Она сидела не за столом, а сбоку от него — лёгкий разворот, почти незаметный, который убирал официальность без слов. На столе лежал тонкий планшет экраном вниз, стакан воды и ничего лишнего.
— Мы уже встречались, — сказал Алекс.
— В Бухаресте. Я помню. — Она не добавила «рада снова видеть» или что-то в этом роде. Просто — факт. — Здесь разговор другой. Там я смотрела, подходит ли вам программа. Здесь — помогаю программе понять вас.
— Разница тонкая.
— Разница принципиальная.
Он сел. За окном трансильванский ноябрь укладывался в ранние сумерки — нехотя, как человек, которого просят уйти с вечеринки раньше срока.

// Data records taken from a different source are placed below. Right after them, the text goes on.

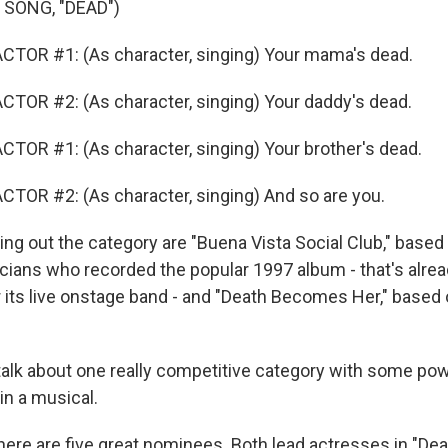
 SONG, "DEAD")
CTOR #1: (As character, singing) Your mama's dead.
TOR #2: (As character, singing) Your daddy's dead.
TOR #1: (As character, singing) Your brother's dead.
TOR #2: (As character, singing) And so are you.
g out the category are "Buena Vista Social Club," based 
ians who recorded the popular 1997 album - that's alrea
r its live onstage band - and "Death Becomes Her," based 
alk about one really competitive category with some pow
in a musical.
here are five great nominees. Both lead actresses in "D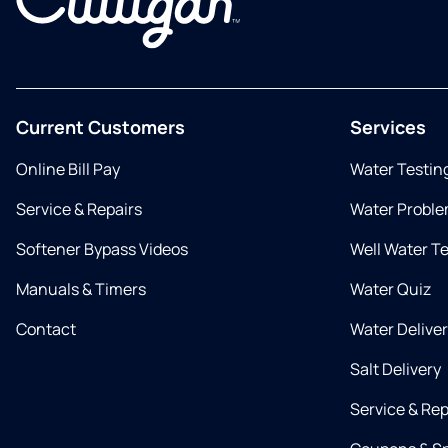
Current Customers
Services
Online Bill Pay
Water Testin
Service & Repairs
Water Proble
Softener Bypass Videos
Well Water T
Manuals & Timers
Water Quiz
Contact
Water Delive
Salt Delivery
Service & Rep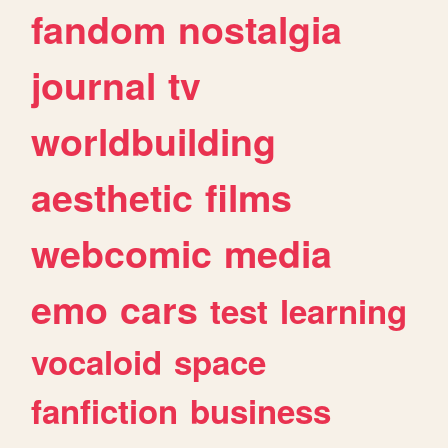
fandom
nostalgia
journal
tv
worldbuilding
aesthetic
films
webcomic
media
emo
cars
test
learning
vocaloid
space
fanfiction
business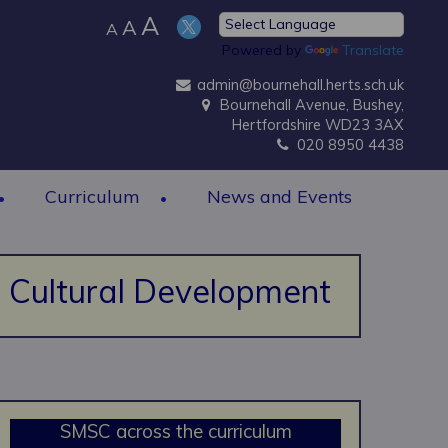
A
A
A
Powered by
Translate
admin@bournehall.herts.sch.uk
Bournehall Avenue, Bushey,
Hertfordshire WD23 3AX
020 8950 4438
Curriculum
News and Events
nd Cultural Development
SMSC across the curriculum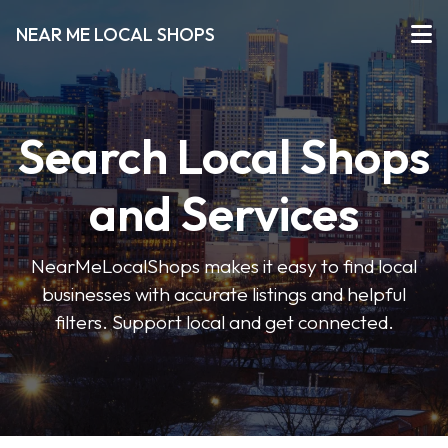
NEAR ME LOCAL SHOPS
Search Local Shops
and Services
NearMeLocalShops makes it easy to find local
businesses with accurate listings and helpful
filters. Support local and get connected.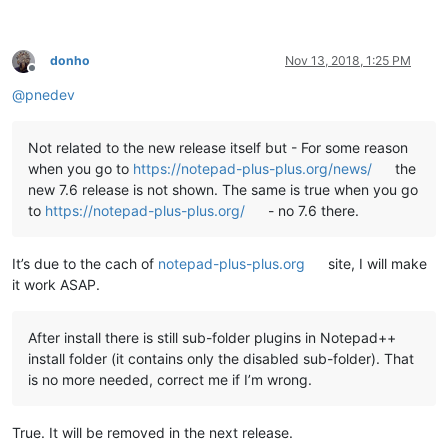
echo   This script copies the DLL and companion files of all 
echo   found under

echo.

donho
Nov 13, 2018, 1:25 PM
echo     %NppDir%\plugins

Offline
echo.

@
pnedev
echo   to the new plugin folder of Notepad++ v7.6 under

echo.

echo     %LocalAppData%\Notepad++\plugins

Not related to the new release itself but - For some reason
echo.

when you go to
https://notepad-plus-plus.org/news/
the
echo.

new 7.6 release is not shown. The same is true when you go
echo   Please note

to
https://notepad-plus-plus.org/
- no 7.6 there.
echo   -----------

echo   This script uses a generic algorithm to do this task. 
echo   and/or directories left at the present location which 
It’s due to the cach of
notepad-plus-plus.org
site, I will make
echo   manually to the new location noted above.

echo.

it work ASAP.
echo ********************************************************
echo.

echo.

After install there is still sub-folder plugins in Notepad++
set "
KbInput=
"

install folder (it contains only the disabled sub-folder). That
set /p "
KbInput=Press ENTER to continue 
and
 E+ENTER to 
exit:
is no more needed, correct me if I’m wrong.
echo.

echo.

True. It will be removed in the next release.
if /i "
%KbInput%
" equ "
E
" exit /b 0
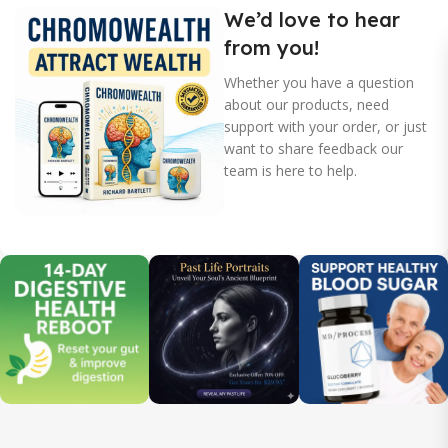
We’d love to hear
from you!
Whether you have a question
about our products, need
support with your order, or just
want to share feedback our
team is here to help.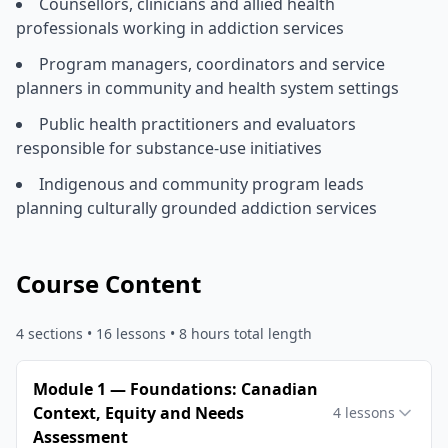
Counsellors, clinicians and allied health
professionals working in addiction services
Program managers, coordinators and service
planners in community and health system settings
Public health practitioners and evaluators
responsible for substance-use initiatives
Indigenous and community program leads
planning culturally grounded addiction services
Course Content
4
sections •
16
lessons
• 8 hours total length
Module 1 — Foundations: Canadian
Context, Equity and Needs
4
lessons
Assessment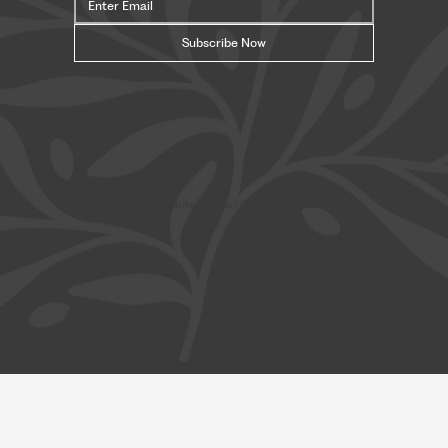
Subscribe Now
© Safavi Impact Institute |
Terms
| Privacy | Cookies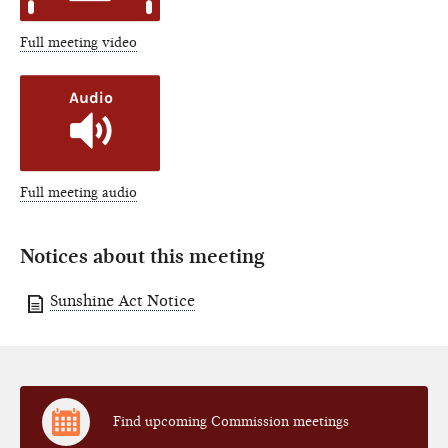
Full meeting video
Full meeting audio
Notices about this meeting
Sunshine Act Notice
Find upcoming Commission meetings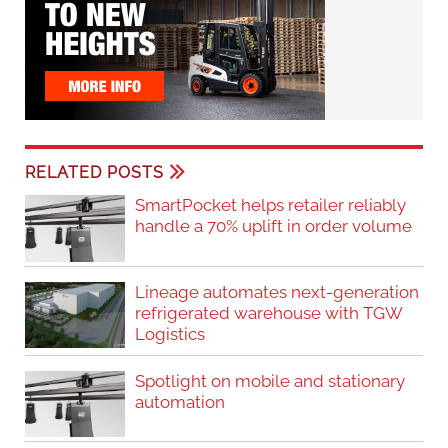
RELATED POSTS
SmartPocket helps retailer reliably
handle a 70% uplift in order volume
Lineage automates next-generation
refrigerated warehouse with TGW
Logistics
Spotlight on mobile and stationary
automation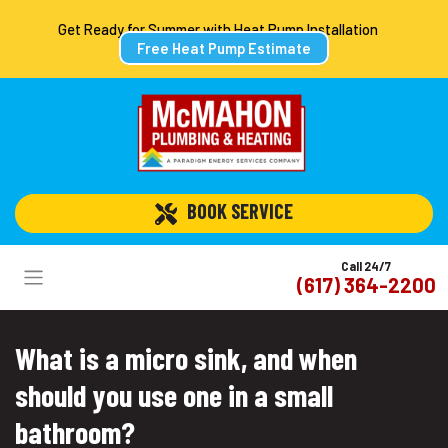
Get Ready for Summer with Heat Pump Installation
Free Heat Pump Estimate
 BOOK SERVICE
Call 24/7
(617) 364-2200
What is a micro sink, and when
should you use one in a small
bathroom?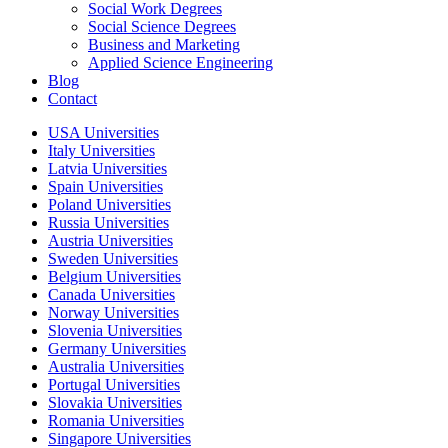
Social Work Degrees
Social Science Degrees
Business and Marketing
Applied Science Engineering
Blog
Contact
USA Universities
Italy Universities
Latvia Universities
Spain Universities
Poland Universities
Russia Universities
Austria Universities
Sweden Universities
Belgium Universities
Canada Universities
Norway Universities
Slovenia Universities
Germany Universities
Australia Universities
Portugal Universities
Slovakia Universities
Romania Universities
Singapore Universities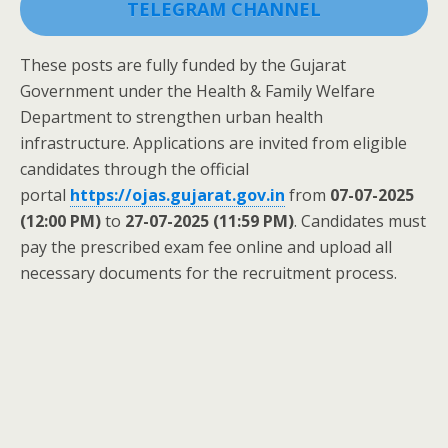
TELEGRAM CHANNEL
These posts are fully funded by the Gujarat
Government under the Health & Family Welfare
Department to strengthen urban health
infrastructure. Applications are invited from eligible
candidates through the official
portal
https://ojas.gujarat.gov.in
from
07-07-2025
(12:00 PM)
to
27-07-2025 (11:59 PM)
. Candidates must
pay the prescribed exam fee online and upload all
necessary documents for the recruitment process.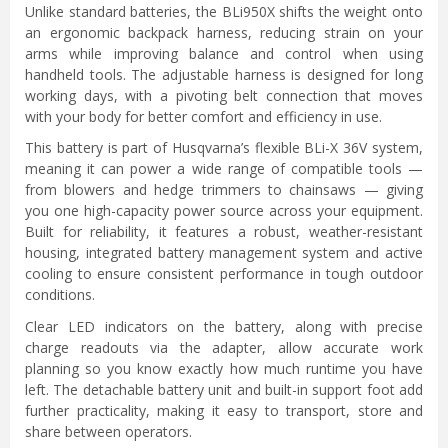
Unlike standard batteries, the BLi950X shifts the weight onto
an ergonomic backpack harness, reducing strain on your
arms while improving balance and control when using
handheld tools. The adjustable harness is designed for long
working days, with a pivoting belt connection that moves
with your body for better comfort and efficiency in use.
This battery is part of Husqvarna’s flexible BLi-X 36V system,
meaning it can power a wide range of compatible tools —
from blowers and hedge trimmers to chainsaws — giving
you one high-capacity power source across your equipment.
Built for reliability, it features a robust, weather-resistant
housing, integrated battery management system and active
cooling to ensure consistent performance in tough outdoor
conditions.
Clear LED indicators on the battery, along with precise
charge readouts via the adapter, allow accurate work
planning so you know exactly how much runtime you have
left. The detachable battery unit and built-in support foot add
further practicality, making it easy to transport, store and
share between operators.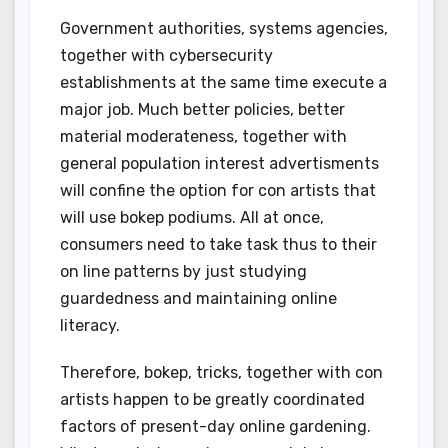
Government authorities, systems agencies,
together with cybersecurity
establishments at the same time execute a
major job. Much better policies, better
material moderateness, together with
general population interest advertisments
will confine the option for con artists that
will use bokep podiums. All at once,
consumers need to take task thus to their
on line patterns by just studying
guardedness and maintaining online
literacy.
Therefore, bokep, tricks, together with con
artists happen to be greatly coordinated
factors of present-day online gardening.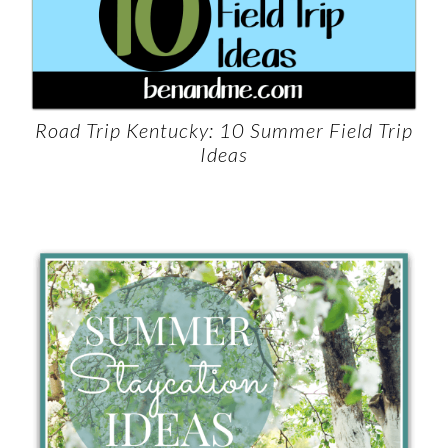
Road Trip Kentucky: 10 Summer Field Trip
Ideas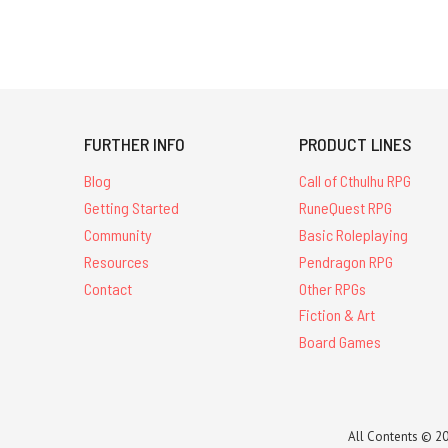
FURTHER INFO
PRODUCT LINES
Blog
Call of Cthulhu RPG
Getting Started
RuneQuest RPG
Community
Basic Roleplaying
Resources
Pendragon RPG
Contact
Other RPGs
Fiction & Art
Board Games
All Contents © 20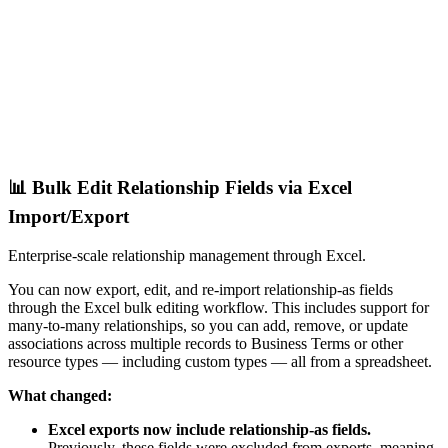
📊 Bulk Edit Relationship Fields via Excel
Import/Export
Enterprise-scale relationship management through Excel.
You can now export, edit, and re-import relationship-as fields
through the Excel bulk editing workflow. This includes support for
many-to-many relationships, so you can add, remove, or update
associations across multiple records to Business Terms or other
resource types — including custom types — all from a spreadsheet.
What changed:
Excel exports now include relationship-as fields.
Previously, these fields were excluded from exports, meaning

— Расскажите мне о своей работе, — сказала Михаэла. — Не о том, что вы делаете. О том, как это ощущается.
Алекс подумал.
— Как сборка мебели по чужой инструкции. Результат предсказуем, детали подходят, и к концу понимаешь, что сделал всё правильно. Но не помнишь ни одного момента, когда было интересно.
— Так было всегда?
— Нет.
— Когда изменилось?
Он знал ответ — и не захотел его давать. Не потому что Михаэла была чужой. Потому что ответ был слишком точным, а точные ответы на такие вопросы меняют что-то в том, кто их произносит вслух.
— Постепенно, — сказал он.
Михаэла не настаивала. Записала что-то на планшете — он не видел что.
— Расскажите мне о месте, где вы чувствовали себя в безопасности. Не доме. Месте.
Странный вопрос. Алекс почувствовал лёгкое смещение — как когда разговор неожиданно переходит на язык, который знаешь, но редко используешь.
Он вспомнил квартиру матери в провинциальном городе, где вырос. Маленькую комнату с пишущей машинкой у окна. Стук клавиш в темноте — мать печатала по ночам, он лежал в соседней комнате и слушал этот звук, ровный, упрямый, как дождь, который не собирается заканчиваться. Звук означал: кто-то бодрствует. Кто-то работает. Мир не остановился.
— Комната, где я слышал, как мать печатает на машинке, — сказал он.
— Что давало безопасность — комната или звук?
— Звук.
— Значит, не место. Присутствие.
Он посмотрел на неё.
— Вы переформулировали мой ответ.
— Я уточнила его. — Снова что-то на планшете. — Расскажите о решении, о котором вы не пожалели. Не о правильном решении — о своём.
Алекс начал было говорить об уходе из российского кино в американскую индустрию — стандартный ответ, который он давал в интервью. Потом остановился. Потому что это было правильное решение. Не своё.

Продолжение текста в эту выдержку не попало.